Os resultados ilustrados acima pelo caso clínico apresentado é apenas um exemplo


representativo dos resultados de 20 anos de experiência clínica usando terapia
transgeracional. Os resultados da psicoterapia transgeracional são frequentemente
muito impressionantes porque as pessoas passam a estar conscientes deste padrões
que têm estado a ser repetidos na família, uma geração após a outra, e entendem que
eles próprio já não têm de repetir parara honrar e ser leais aos seus amados e
traumatizados antepassados. Sugere um Stress Pós-Traumático que é transmitido
tanto filogenética como ontogeneticamente, com multiplos factores a ter em conta pelas
teoria mencionadas neste artigo, que tendem a reforçar os hábitos adquiridos do
sistema familiar.

Não é inevitável aceitar-se este fado sobre nós e que nós tenhamos que ser
perseguidos e controlados pelos “fantasmas” das gerações precedentes. Quando uma
“lealdade invisível” está a condicionar a nossa liberdade e a acorrentar-nos, é
necessário torna-la visível e parar indesejáveis, infelizes, pouco saudáveis – mortais ás
vezes – repetições de traumas, mortes ou doenças.
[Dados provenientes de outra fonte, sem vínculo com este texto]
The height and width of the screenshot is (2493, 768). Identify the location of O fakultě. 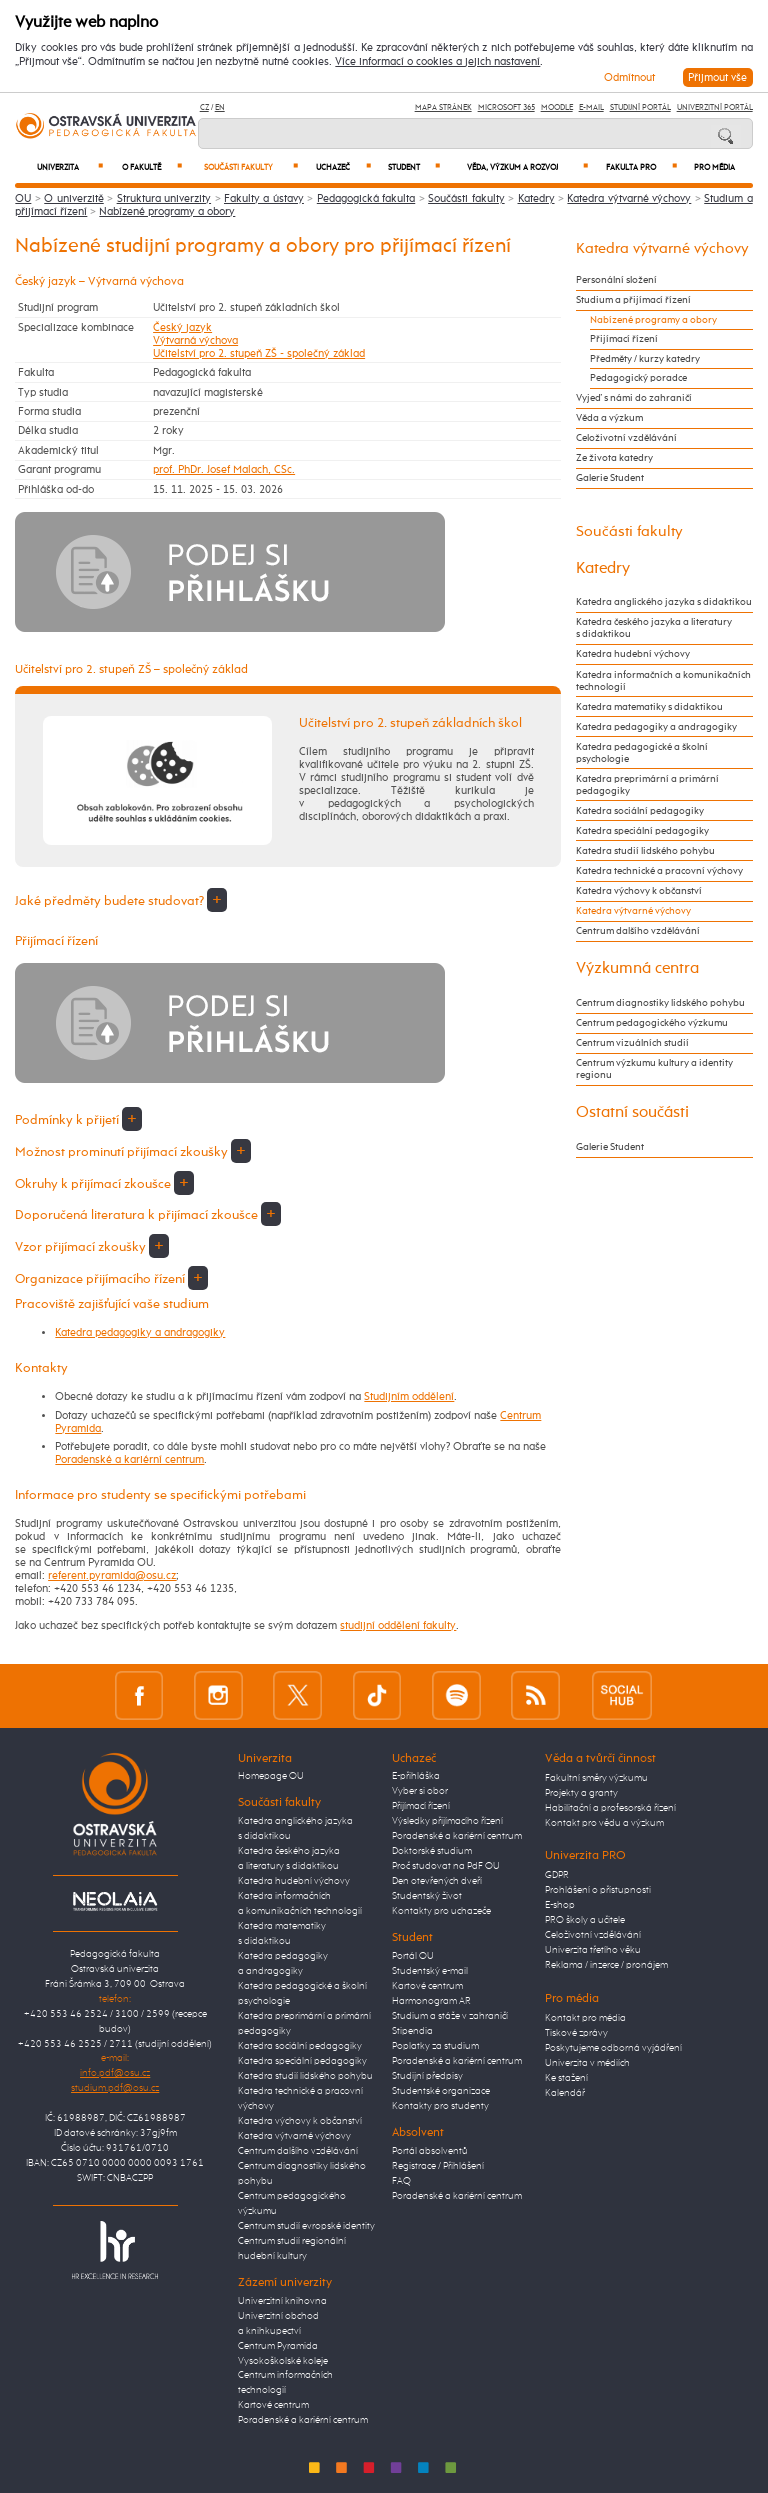 (152, 167).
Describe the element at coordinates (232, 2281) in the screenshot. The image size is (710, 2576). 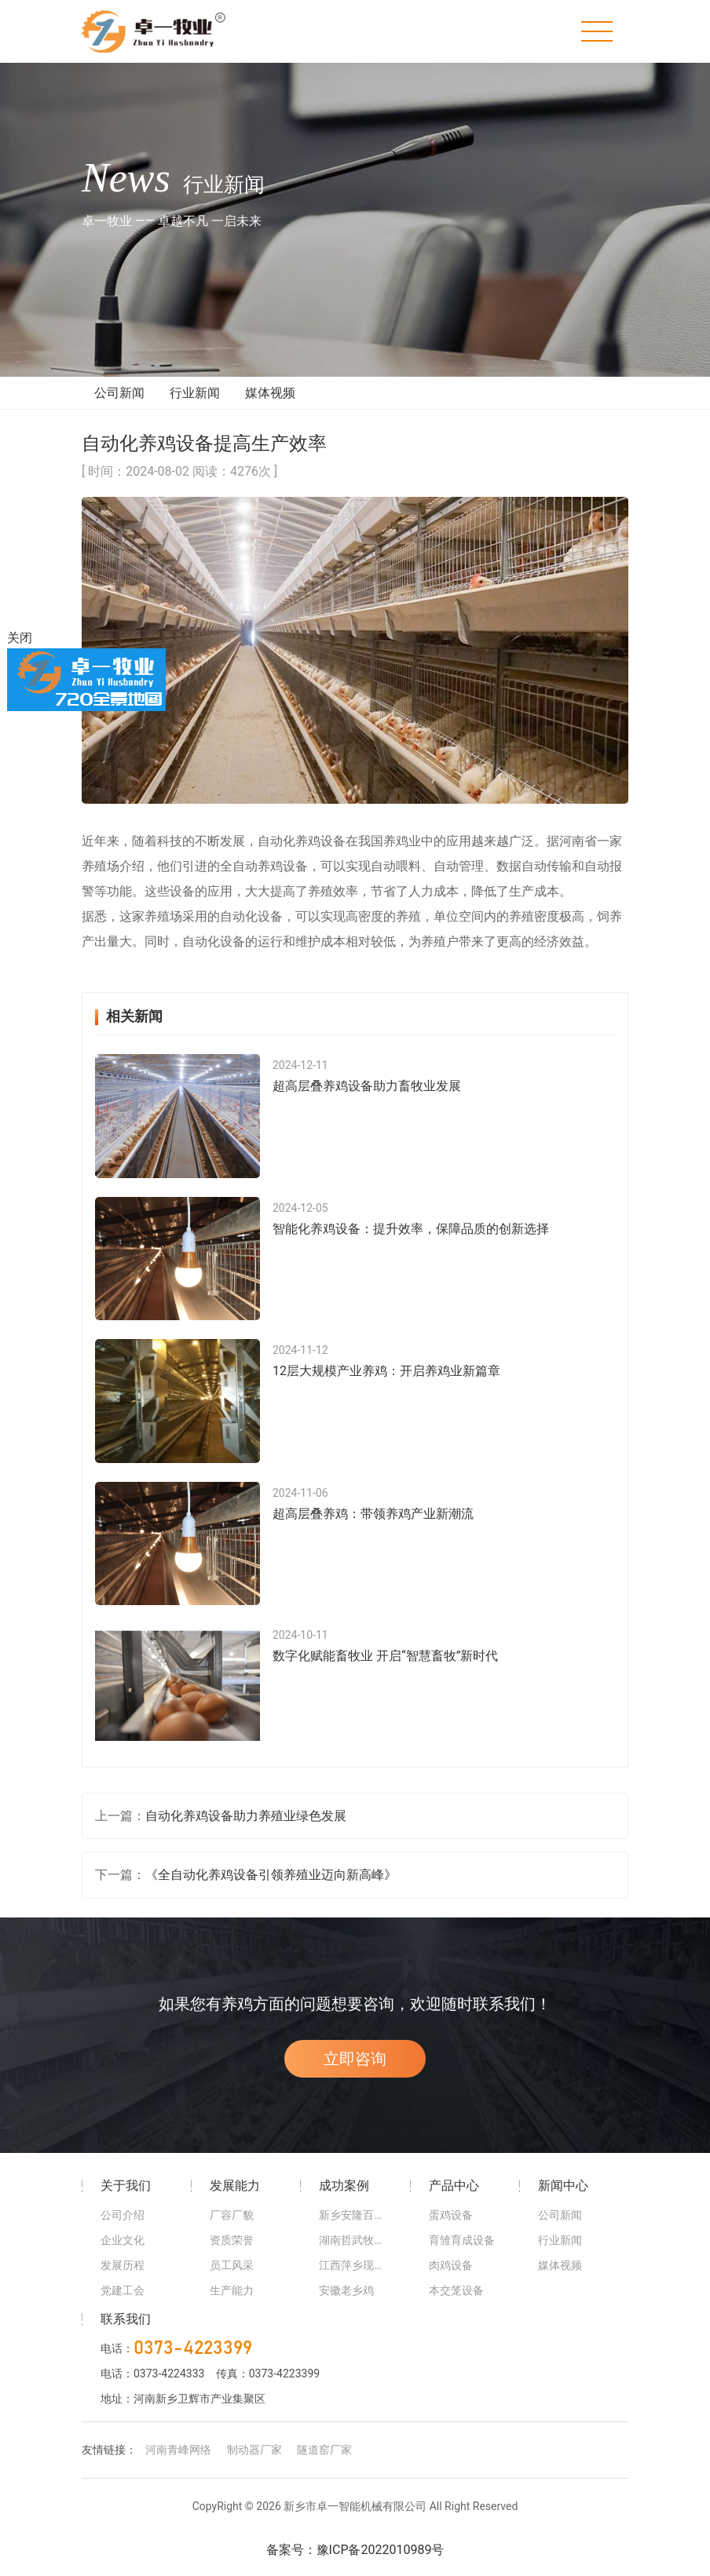 I see `员工风采` at that location.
“Recuperando a história familiar através de conversas com familiares e fazendo


pesquisa para descobrir as histórias abertas e escodidas, poderão ajudar uma pessoa
a tornar-se mais madura, a libertar-se, a ser, a pensar, a avaliar ou reavaliar, a escolher
e a tornar-se a sua própria pessoa – lembrando-se do passado, mas livre de escolher o
seu próprio futuro (Schutzenberger,2007).

Através do psicodrama, do átomo familiar e do genosociograma temos poderosas


ferramentas para decifrar e transformar esta outrora rede invisível de fenómenos, de
libertar alguns “enredos” e a reforçar os recursos dos nossos pacientes.